* **Source material**:
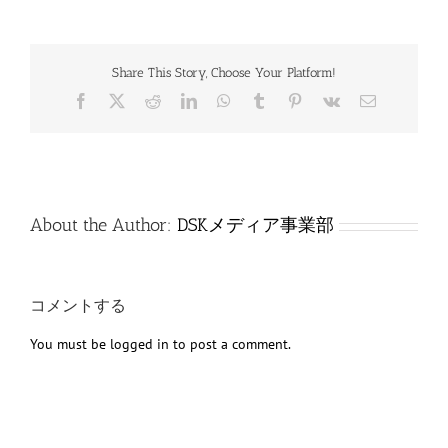
Share This Story, Choose Your Platform!
Facebook
X
Reddit
LinkedIn
WhatsApp
Tumblr
Pinterest
Vk
電
子
メ
ー
ル
About the Author:
DSKメディア事業部
コメントする
You must be
logged in
to post a comment.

* **Requirement**: Every record above needs to be repeated exactly; pictures are to be left out.

* **Solution for this exercise**:
Share This Story, Choose Your Platform!
Facebook
X
Reddit
LinkedIn
WhatsApp
Tumblr
Pinterest
Vk
電
子
メ
ー
ル
About the Author:
DSKメディア事業部
コメントする
You must be
logged in
to post a comment.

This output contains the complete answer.